**What is required:** Return all lines from the listing below in which "Maxwell" appears.

**Working data:**

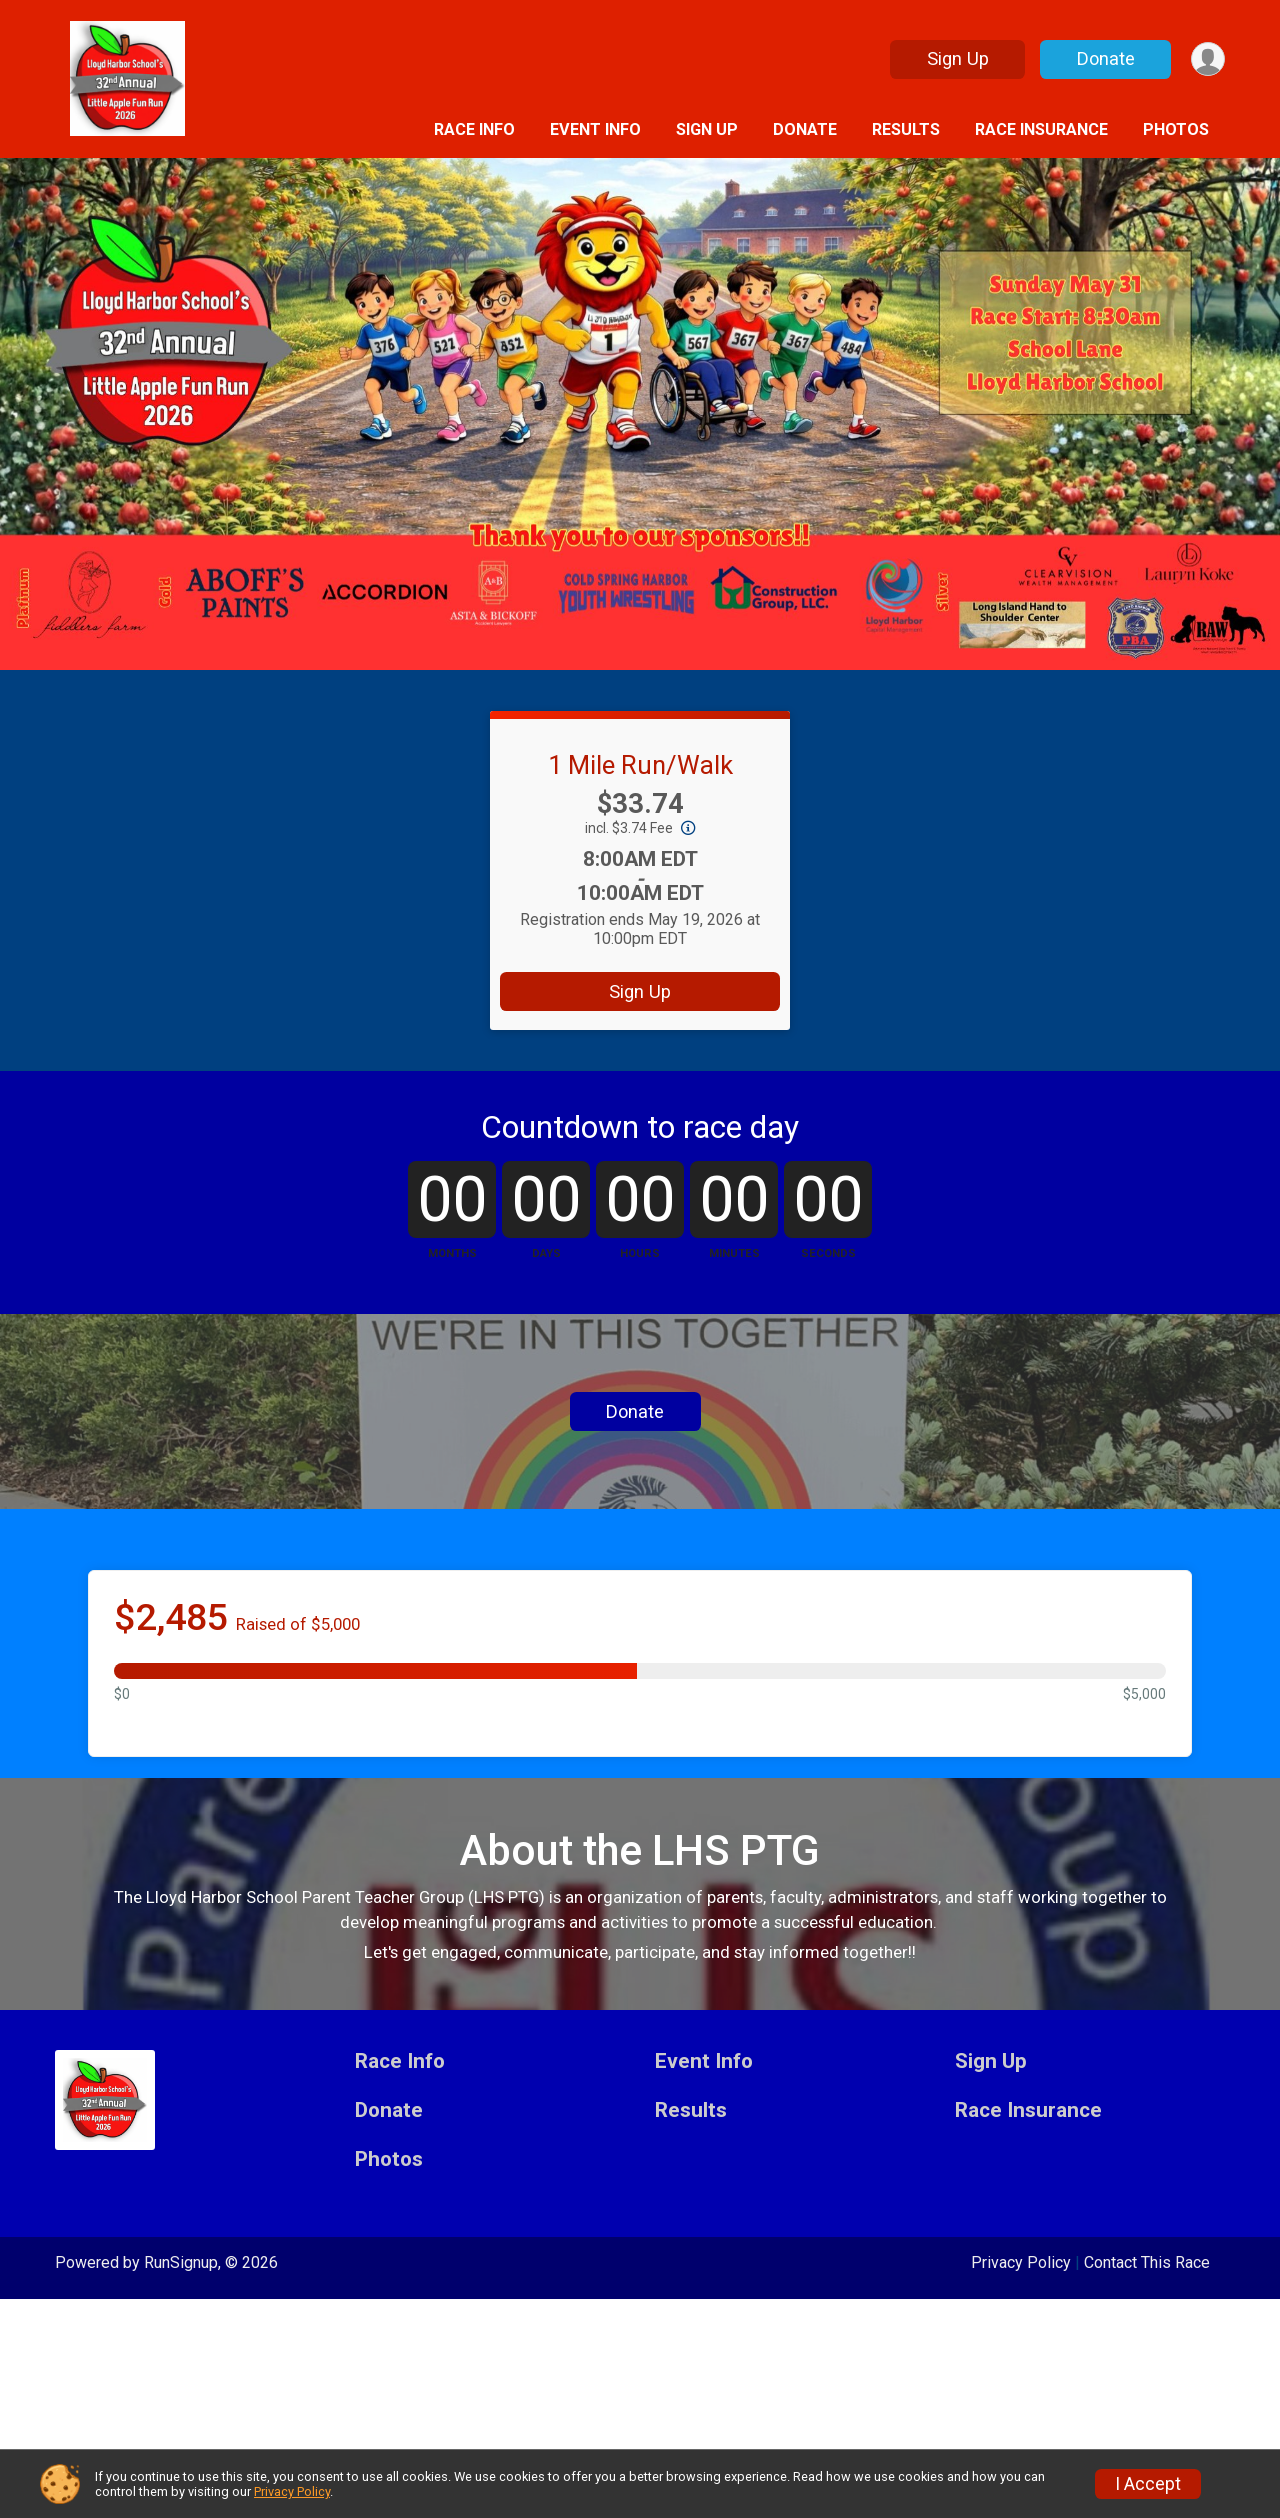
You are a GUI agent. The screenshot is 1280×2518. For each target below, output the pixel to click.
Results (906, 129)
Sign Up (955, 58)
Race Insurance (1041, 129)
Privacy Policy (292, 2491)
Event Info (595, 129)
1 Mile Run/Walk (640, 765)
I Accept (1148, 2484)
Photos (1176, 129)
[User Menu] (1206, 59)
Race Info (474, 129)
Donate (1103, 58)
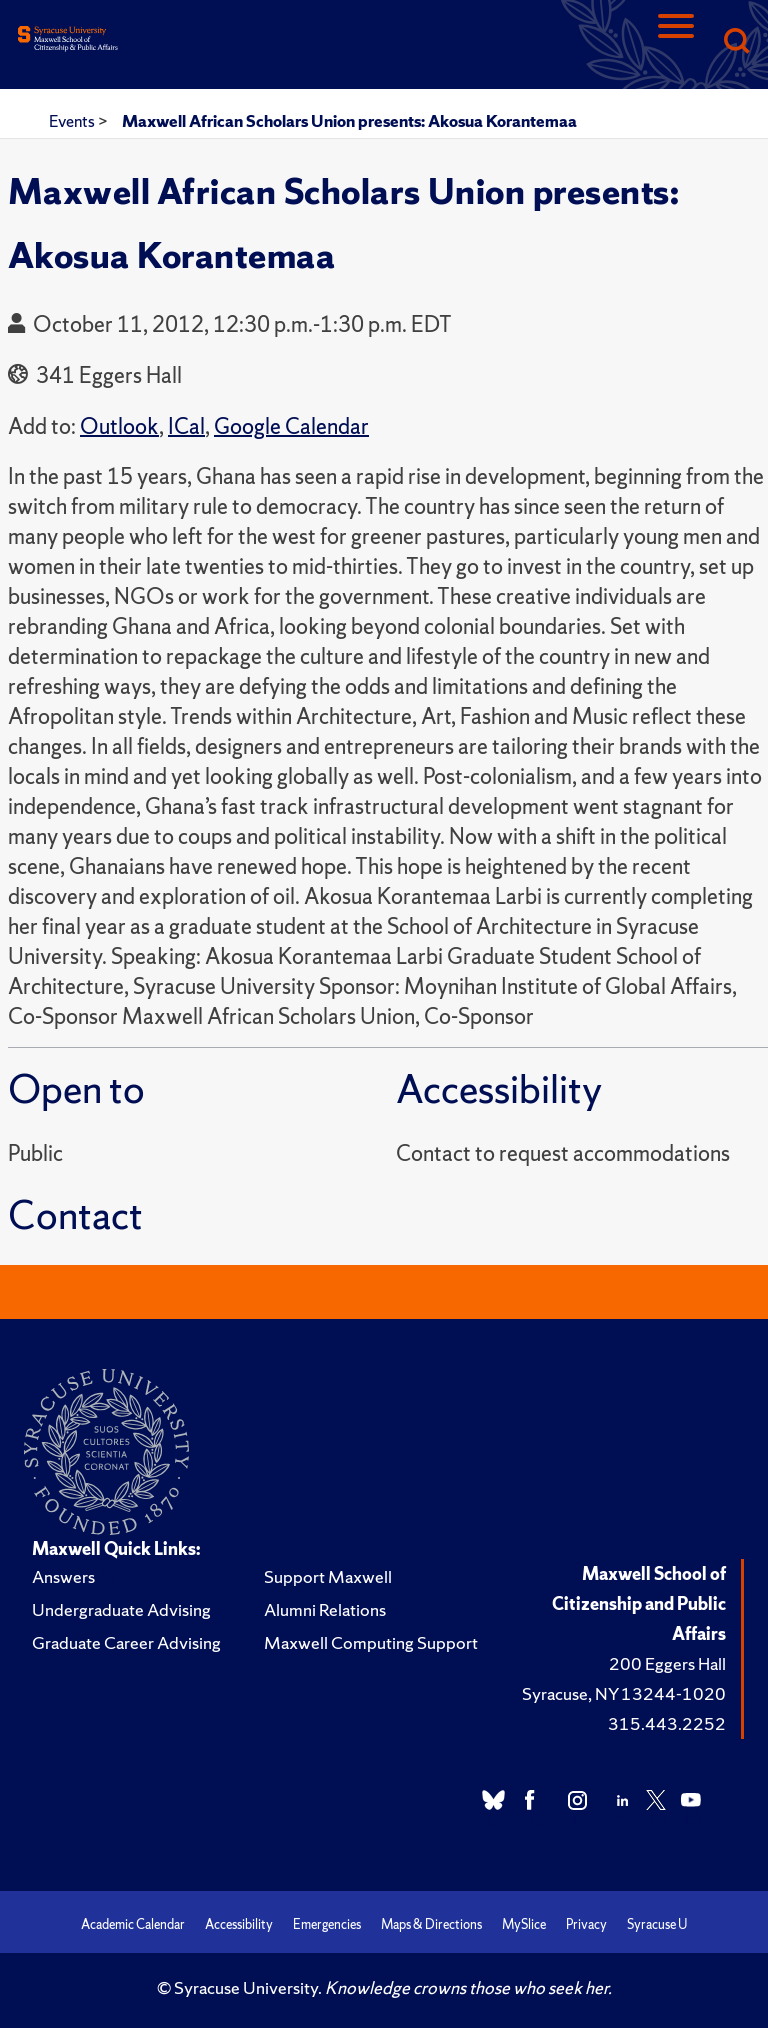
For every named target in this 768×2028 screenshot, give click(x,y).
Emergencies (327, 1924)
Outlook (119, 426)
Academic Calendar (133, 1924)
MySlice (524, 1924)
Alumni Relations (325, 1609)
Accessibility (239, 1924)
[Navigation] (676, 42)
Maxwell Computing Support (371, 1642)
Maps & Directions (431, 1924)
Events (73, 121)
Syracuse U (657, 1924)
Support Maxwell (328, 1576)
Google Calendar (291, 426)
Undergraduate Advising (121, 1609)
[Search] (736, 42)
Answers (63, 1576)
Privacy (586, 1924)
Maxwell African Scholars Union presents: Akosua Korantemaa (349, 121)
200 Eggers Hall (667, 1663)
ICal (186, 426)
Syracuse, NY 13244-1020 (624, 1693)
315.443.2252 (667, 1723)
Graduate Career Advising (126, 1642)
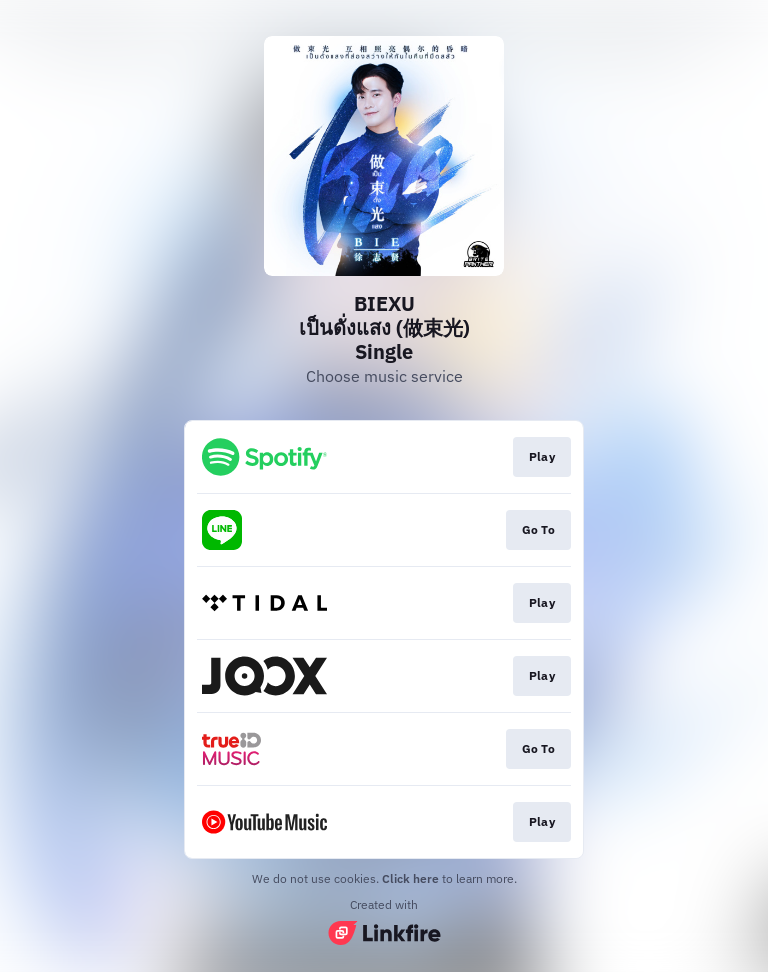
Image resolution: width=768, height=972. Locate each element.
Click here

**Your response:**
Maxwell Computing Support (371, 1642)
Support Maxwell (328, 1576)
Maxwell African Scholars Union presents: Akosua Korantemaa (349, 121)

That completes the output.